Poults hopped on Twitter on Tuesday evening with, to put it bluntly, some of the softest shit I’ve ever seen from a grown-ass man on that app.

It’s so beyond the pale of comprehension you would think it’s parody if not for his lengthy history of social media moaning about all manner of things like substandard pool cleaning and his nanny unable to sit in business class. I had a few questions and thoughts about how this made it out into the world and in this form.

  • Why is “Players” capitalized? Self-regard for a group he’s in that he thinks reaches proper noun classification? Grammatical ignorance? An homage to the fifth major?

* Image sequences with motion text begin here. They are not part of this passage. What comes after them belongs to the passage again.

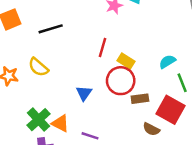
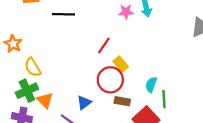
cyan semicircle: (167, 62) -> (151, 85), moved, turned -56
yellow semicircle: (38, 67) -> (33, 67), moved
blue triangle: (84, 93) -> (84, 102), moved

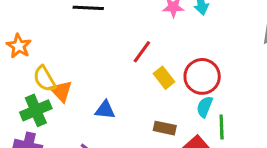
red circle: (110, 80) -> (202, 76), moved
orange triangle: (45, 100) -> (61, 91), moved
blue triangle: (84, 102) -> (105, 110), moved, turned 42

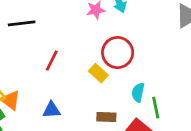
red line: (142, 52) -> (52, 61), moved
red circle: (202, 76) -> (118, 53), moved

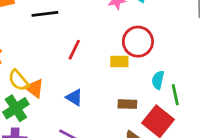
yellow rectangle: (98, 73) -> (119, 62), turned -42
blue triangle: (52, 110) -> (74, 97), turned 36

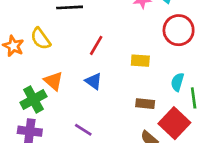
red circle: (138, 42) -> (179, 30), moved
yellow semicircle: (18, 80) -> (41, 39), moved
blue triangle: (74, 97) -> (93, 81), moved

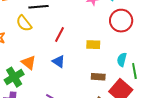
yellow semicircle: (41, 39) -> (24, 23), moved

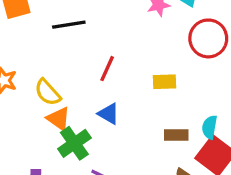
yellow semicircle: (24, 23) -> (48, 92), moved
cyan semicircle: (122, 60) -> (210, 127), moved
green cross: (14, 77) -> (74, 143), moved

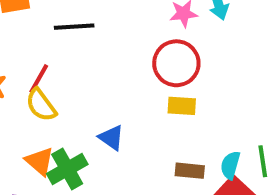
red circle: (208, 38) -> (176, 63), moved
red line: (107, 69) -> (39, 79), moved
orange triangle: (59, 119) -> (40, 161), moved

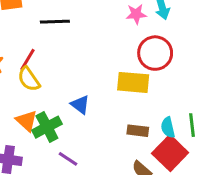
red circle: (176, 63) -> (155, 53), moved
yellow rectangle: (182, 106) -> (133, 82), size x1.5
cyan semicircle: (230, 165) -> (168, 127), turned -30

The capitalization scheme is a disaster throughout the tweet.
  • Why this account of all the Twitter accounts on Twitter not wishing him a happy birthday? Why does he care about a disembodied brand Twitter account acknowledging his birthday!?!? What is happening? Why does he care!?! Why does a birthday tweet matter so much to him?
  • Did Sergio first notice the perceived snub yesterday and tip off his quickly triggered twittering teammate? Sergio + Poulter is a potent cocktail of grievance, and the latter is usually the one voicing it in social media realms, while the former does it… everywhere else?

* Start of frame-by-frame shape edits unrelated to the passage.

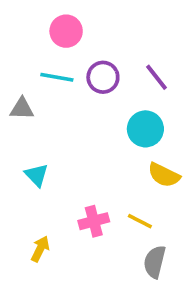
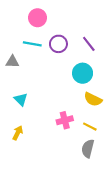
pink cross: (94, 221) -> (65, 120), moved
yellow line: (140, 221) -> (90, 127), moved
yellow arrow: (40, 249) -> (18, 133), moved

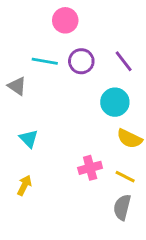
pink circle: (38, 18) -> (65, 20), moved
gray triangle: (12, 62) -> (17, 86), turned 32

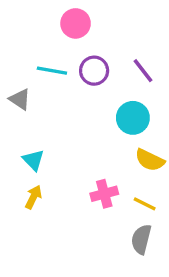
yellow arrow: (24, 185) -> (33, 197), moved

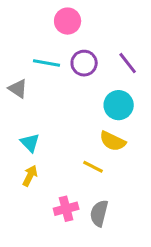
yellow semicircle: (150, 160) -> (113, 141), moved
pink cross: (104, 194) -> (66, 209), moved
yellow line: (145, 204) -> (93, 167), moved
gray semicircle: (141, 239) -> (99, 213), moved

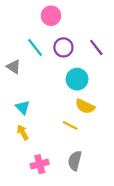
cyan line: (46, 63) -> (35, 47), turned 42
cyan circle: (119, 105) -> (77, 79), moved
yellow arrow: (30, 176) -> (23, 132), turned -56
pink cross: (66, 209) -> (40, 164), moved

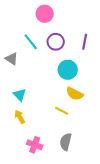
purple line: (96, 47) -> (85, 42), turned 49
pink cross: (40, 164) -> (35, 145), turned 35

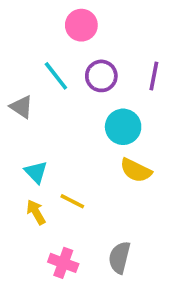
yellow line: (62, 111) -> (72, 201), moved

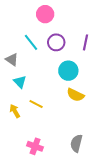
cyan triangle: (36, 172) -> (20, 82), moved
yellow line: (72, 201) -> (36, 104), moved
yellow arrow: (36, 212) -> (15, 111), moved
gray semicircle: (119, 257) -> (76, 143), moved

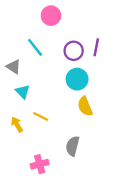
purple circle: (56, 42) -> (74, 51), moved
yellow semicircle: (75, 95) -> (85, 106), turned 42
gray semicircle: (76, 143) -> (73, 146), moved
pink cross: (35, 146) -> (40, 164), turned -35

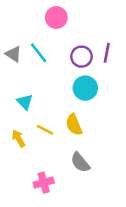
gray triangle: (14, 67) -> (13, 54), moved
yellow semicircle: (85, 106) -> (74, 125), moved
gray semicircle: (73, 146) -> (80, 162), turned -54

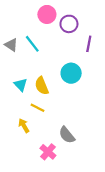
purple circle: (81, 57) -> (69, 24), moved
yellow semicircle: (74, 125) -> (42, 86), moved
yellow arrow: (19, 138) -> (24, 126), moved
pink cross: (44, 183) -> (48, 152), moved, turned -35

  • Both absolutely did help build the Ryder Cup brand. But he knows that standing is not in good shape at the moment – the present and potentially future of his relationship with that event tarnished by his choice to go to LIV. It looks like the account gave the old HBD to Paul Lawrie and Miguel Angel Jimenez recently. Could they have done so for Poults? Sure. Did he need to tweet about it? No. Is losing the happy birthday tweet the hardest pill to swallow in terms of consequences for his choice to go to LIV? Why does a birthday tweet matter so much to him?!
  • If you have paid any attention this past summer, you would have noticed that LIV is exceedingly vigilant about wishing anyone and anything associated with its endeavors a happy birthday. Their social media does birthdays more intensely than just about anyone. The accounts might exist only to wish people happy birthdays and the rest is all filler. They came in dutifully with the HBD to Poulter. Was that not enough? (An update here — as Jamie Weir noted, LIV was not exactly on top of it and tweeted their wishes some 16 minutes after Poulter’s tweet at Ryder Cup. LIV had come HBD correct the prior day for Sergio and perhaps it was planned or scheduled!)

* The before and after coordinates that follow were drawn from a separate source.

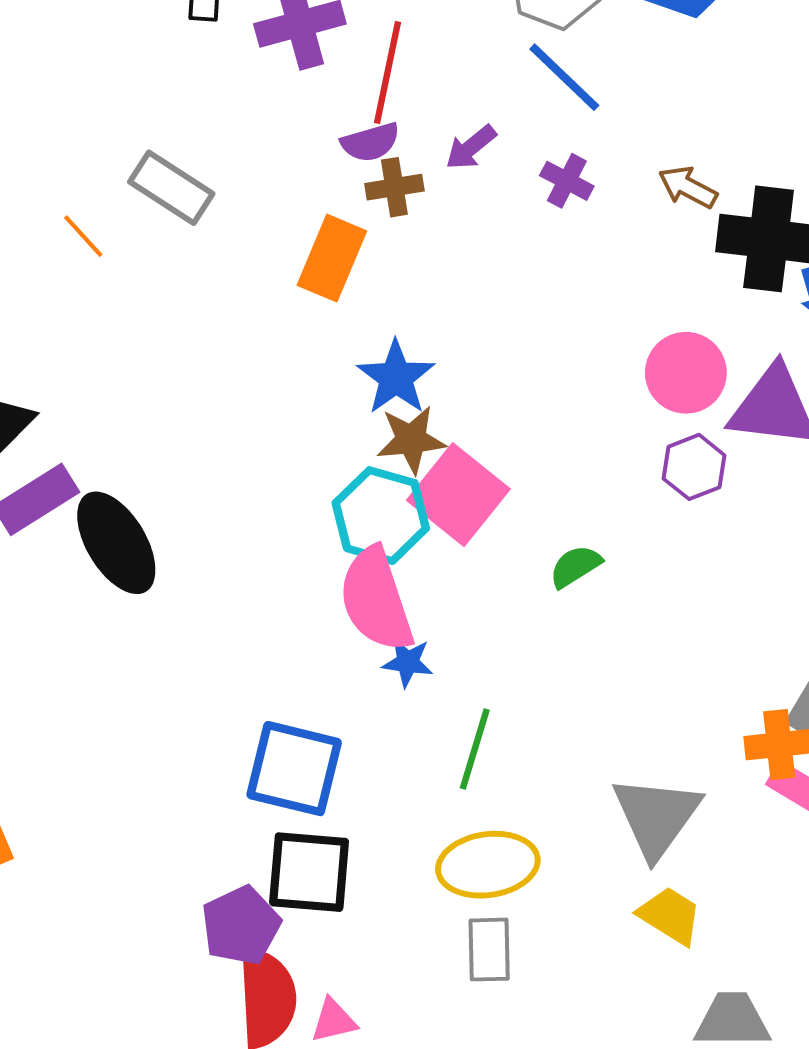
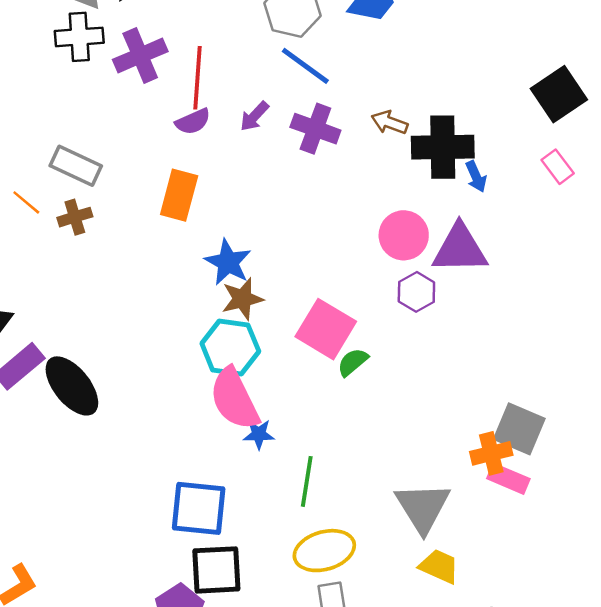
purple cross: (567, 181) -> (315, 129), size x1.5
brown cross: (394, 187) -> (75, 217), moved
pink square: (458, 495) -> (326, 329), moved

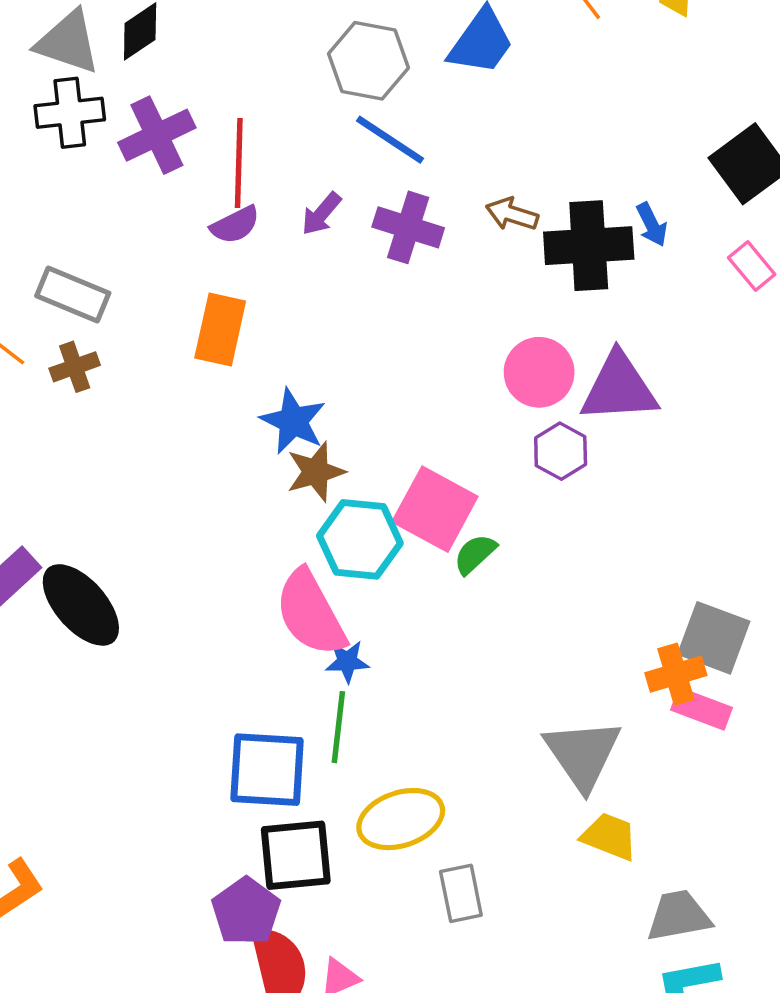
blue arrow: (476, 177) -> (652, 225), moved
cyan hexagon: (230, 347) -> (360, 539), moved
green line: (307, 481) -> (338, 727), moved
yellow ellipse: (324, 551) -> (401, 819), moved

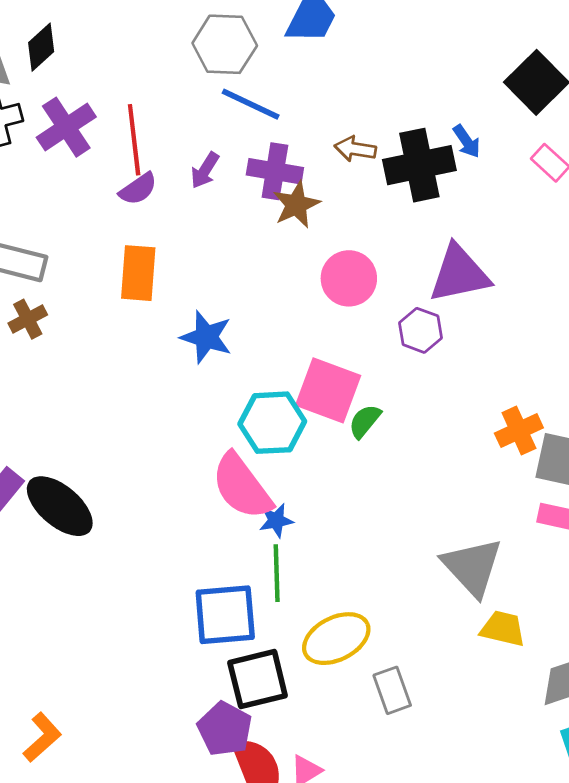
pink circle: (539, 372) -> (349, 278), moved
brown star: (316, 472) -> (296, 205), moved
orange cross: (676, 674) -> (519, 430), moved

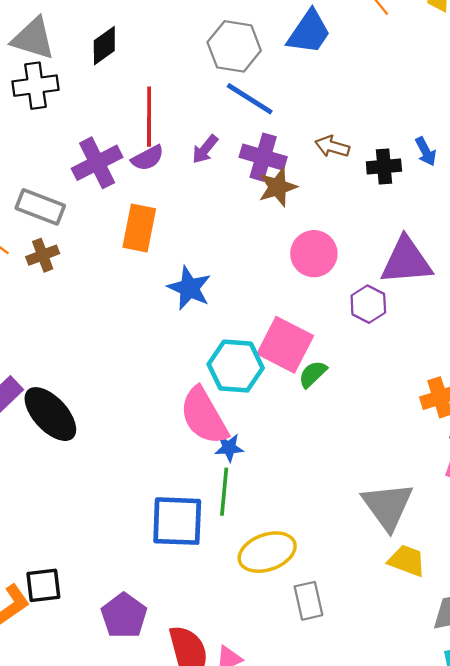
black diamond: (41, 47) -> (104, 46), moved
purple cross: (66, 127) -> (97, 163), moved
black cross: (419, 165) -> (384, 166), size x0.6
black square: (258, 679) -> (43, 585), moved, size x0.7
purple pentagon: (225, 729) -> (124, 616), moved

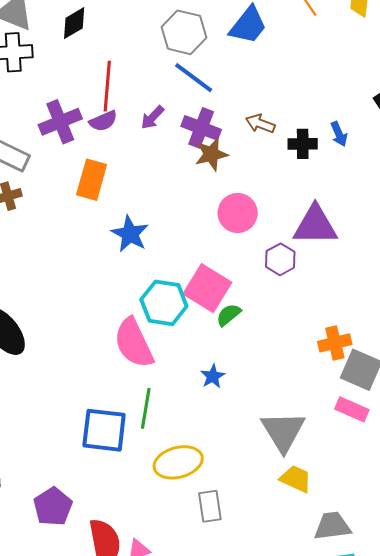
blue star: (229, 448) -> (213, 376), moved, turned -30

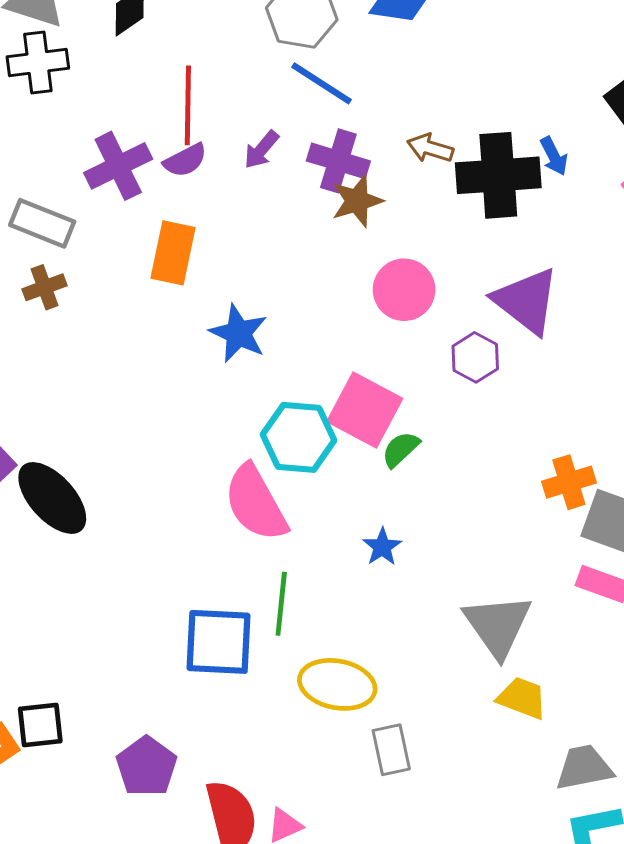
black cross: (303, 144) -> (498, 175), size x1.8
purple triangle: (315, 225) -> (526, 301), turned 42
yellow ellipse: (178, 462) -> (337, 684), turned 30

  • Why did he choose a random tweet of a Francesco Molinari highlight to get off this pop? He saw the “incredible touch” caption and thought it an opportunity to get cheeky?
  • Is Poults the kind of person who requires celebrations for his “birthday week” or even “birthday month”? Is he one of those people?
  • “Unfortunately this says so much.” Indeed, a fitting way to end it. Nothing says more about anyone or anything involved than this tweet.

While writing this, I explained to my inquiring wife that Ian Poulter was mad the Ryder Cup Europe Twitter account did not wish him a happy birthday. She doesn’t really know who that is but she promptly responded, “Is he turning 10?” The just-turned 47-year-old Poulter made $49,833,030 (give or take, who can keep up) on the course, and that’s before linking up with his Majesticks to get some of that LIV loot. But money can’t buy a happy birthday tweet.

Regardless of whatever side you’re on, this is not a LIV vs. PGA Tour issue. It’s an Ian Poulter issue. We’re amused, delighted, incredulous, and appreciative he decided to say something. So we thank you and wish you a happy birthday, Poults.